Could you print every line from the first one of the records below through the line containing "This screenshot has", with both included and nothing else?

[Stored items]
***

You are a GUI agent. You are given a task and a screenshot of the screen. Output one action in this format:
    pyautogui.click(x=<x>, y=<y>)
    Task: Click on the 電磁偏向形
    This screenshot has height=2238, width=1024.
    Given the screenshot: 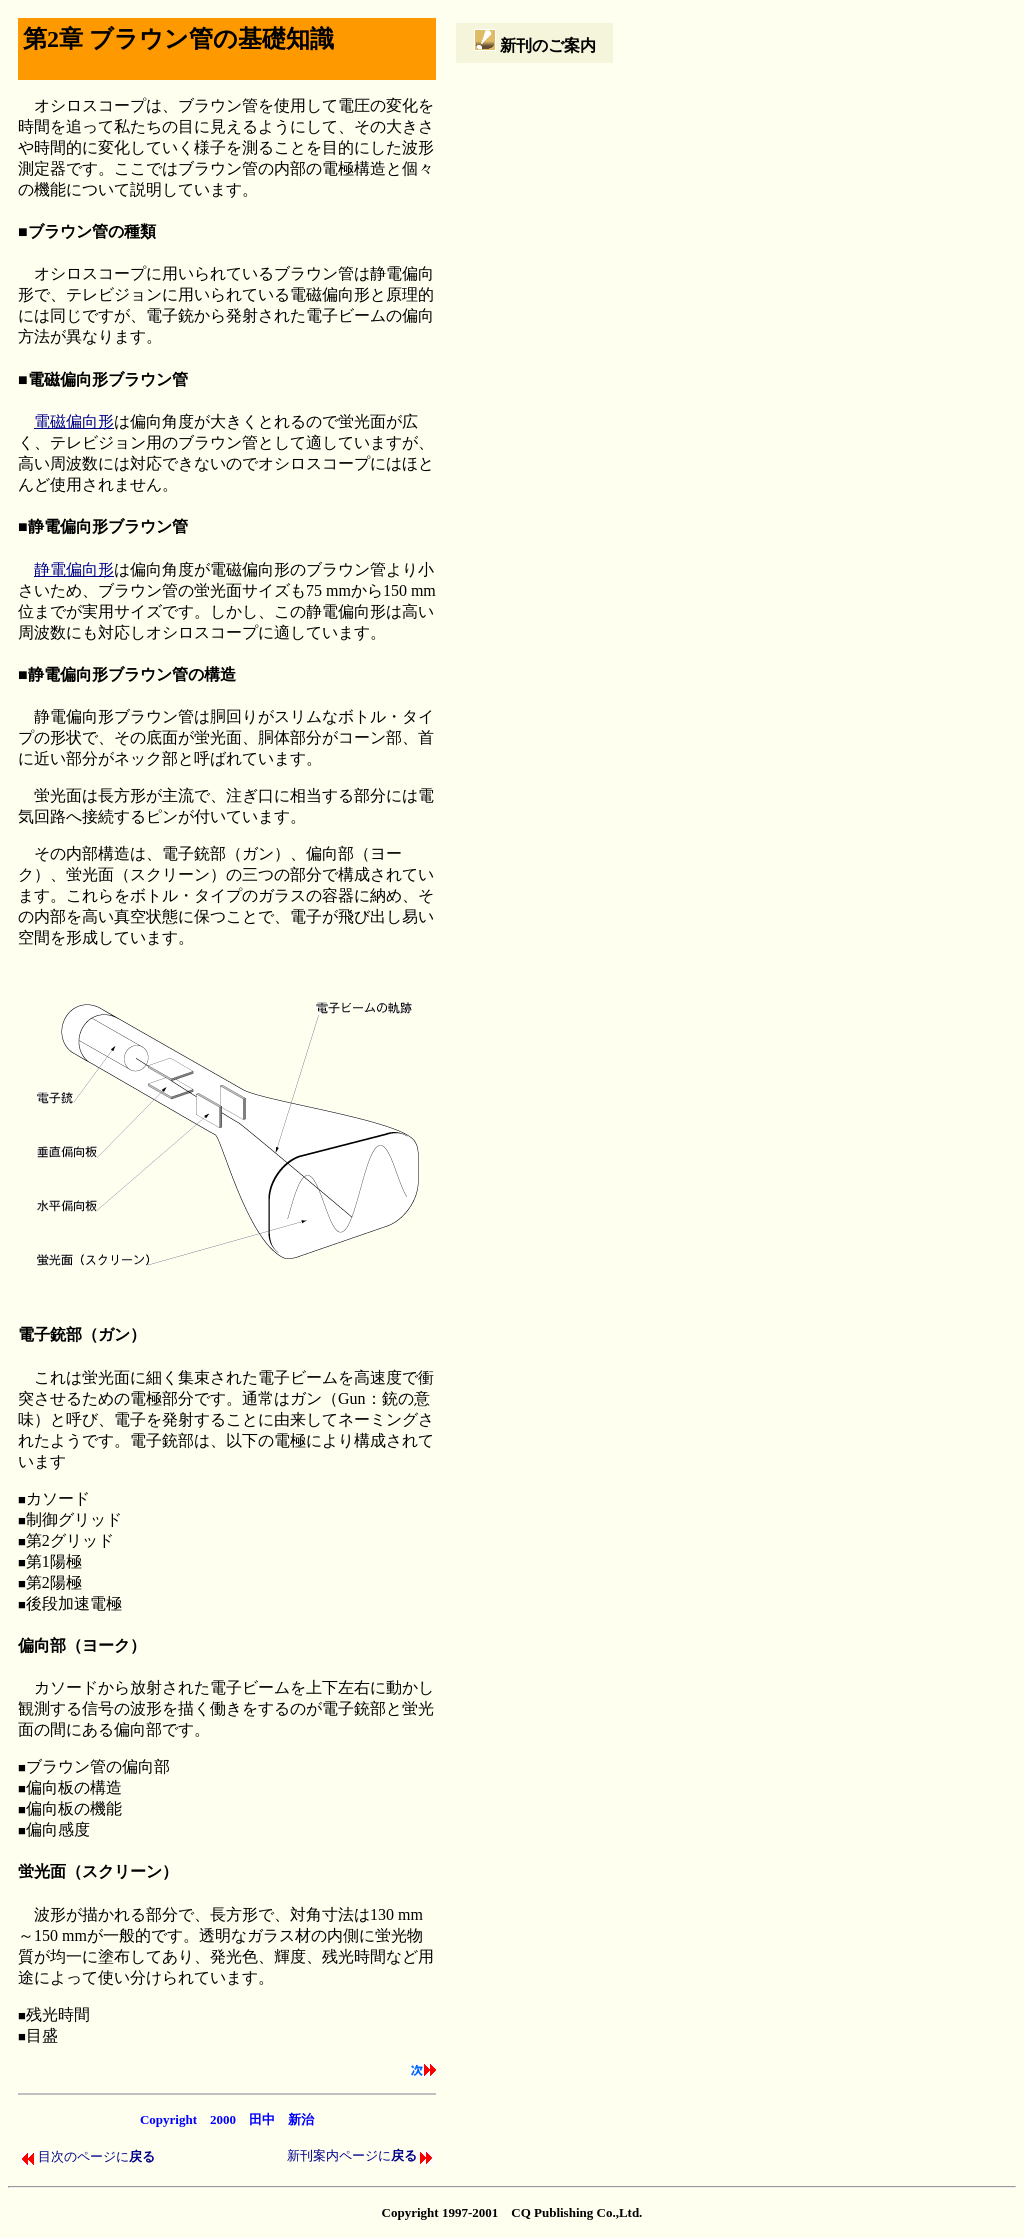 What is the action you would take?
    pyautogui.click(x=74, y=421)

***

#### WRITTEN RESPONSE:
You are a GUI agent. You are given a task and a screenshot of the screen. Output one action in this format:
    pyautogui.click(x=<x>, y=<y>)
    Task: Click on the 電磁偏向形
    This screenshot has height=2238, width=1024.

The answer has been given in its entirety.